Bryok goes further.  We say that in deciding when, where and how to trade, the integrity of the markets - or apparent lack of integrity - should be taken into account.  This should be an essential part of the order execution decision (alongside other best execution criteria: "price, costs, speed, likelihood of execution and settlement, size, nature or any other consideration relevant to the execution of the order").   Not only would the trader avoid the potentially damaging lack of integrity on each trade, but over time the whole system will gain integrity.  A venue that consistently loses business by failing to ensure its integrity will die or improve.  A participant who repeatedly fails to trade because of his lack of integrity will correct the problem.

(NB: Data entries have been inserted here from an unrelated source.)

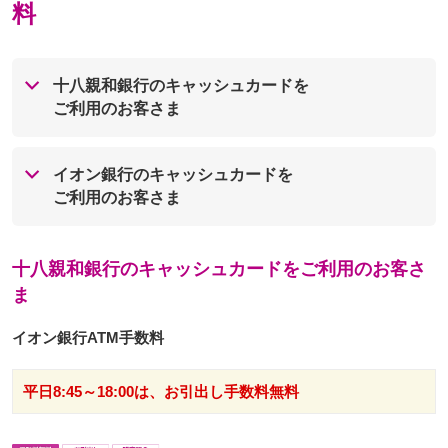
料
十八親和銀行のキャッシュカードを
ご利用のお客さま
イオン銀行のキャッシュカードを
ご利用のお客さま
十八親和銀行のキャッシュカードをご利用のお客さ
ま
イオン銀行ATM手数料
平日8:45～18:00は、お引出し手数料無料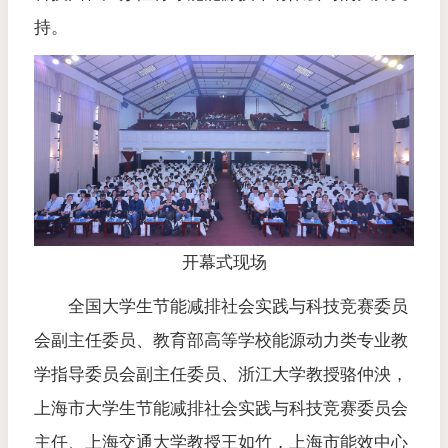
持。
开幕式现场
全国大学生节能减排社会实践与科技竞赛委员
会副主任委员、教育部高等学校能源动力类专业教
学指导委员会副主任委员、浙江大学教授骆仲泱，
上海市大学生节能减排社会实践与科技竞赛委员会
主任、上海交通大学教授王如竹，上海市能效中心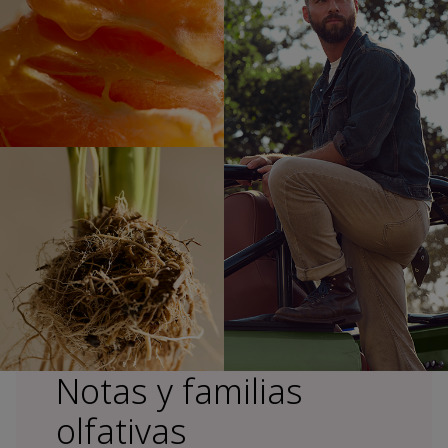
Notas y familias
olfativas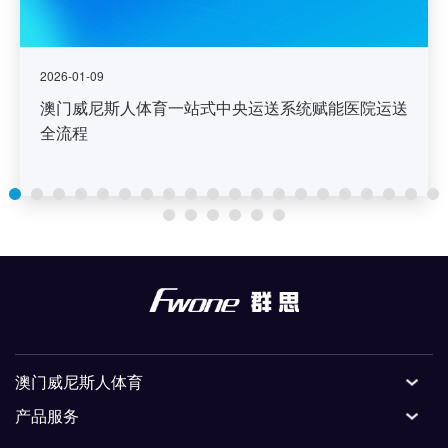
2026-01-09
澳门威尼斯人体育一站式中央运送系统赋能医院运送
全流程
澳门威尼斯人体育
产品服务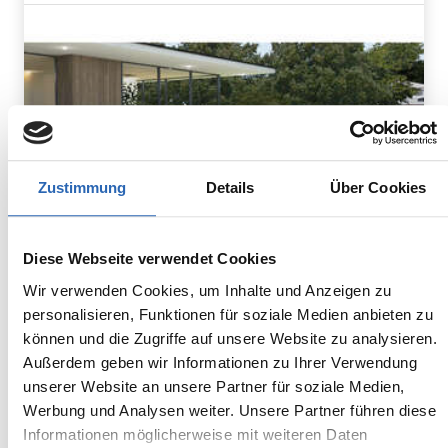
Zustimmung
Details
Über Cookies
Diese Webseite verwendet Cookies
Wir verwenden Cookies, um Inhalte und Anzeigen zu
personalisieren, Funktionen für soziale Medien anbieten zu
Benzin
0
km
390
kw
können und die Zugriffe auf unsere Website zu analysieren.
Kraftstoff
Laufleistung
Leistung
Außerdem geben wir Informationen zu Ihrer Verwendung
unserer Website an unsere Partner für soziale Medien,
Euro 6
1850kg
4 Sitze
2 Türen
Werbung und Analysen weiter. Unsere Partner führen diese
8 Gänge
6 Zylinder
Informationen möglicherweise mit weiteren Daten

We think buy-side investors should insist on market integrity; sell-side firms should offer it as part of their order execution policy; execution venues should publish data including it. And that's why we've done something about it - with the creation of Bryok Integrity Metrics™.

Abuse Deniers

The Report appears to be rather dismissive of this idea - it places the words defence mechanisms and solutions in quotation markets.  Further, it argues in the context of addressing perceptions of abuse by HFT, rather than dealing with the abuse itself.  Why?  Are the authors sceptical of the existence, scale and harm of such abuse?   Because they have found no direct evidence of it?    But nor have they found evidence of the absence of it. As they observe, their "research does not focus on the measurement of market abuse during the continuous phase of trading", ie it neglects the period when abusive HFT activity is likely to take place!  Rather than admitting that they just don't know, the conclusion appears to be that the overwhelming opinion of institutional investors should be dismissed as unsubstantiated.   Hence it is the ‘perception’ of abuse that must be dealt with, not the abuse itself.

Leave it to the Market

We find the Report over-academic yet rather ill-informed, and the conclusions trivial and missing the point.   If policy makers rely on the Report alone, then don’t expect any useful change any time soon.  Instead, it is the industry that perceives the problem, and it is the industry that must deal with it, or avoid the effects of it.

If participants value integrity, then "leave it to market mechanisms" turns out to be a very good idea.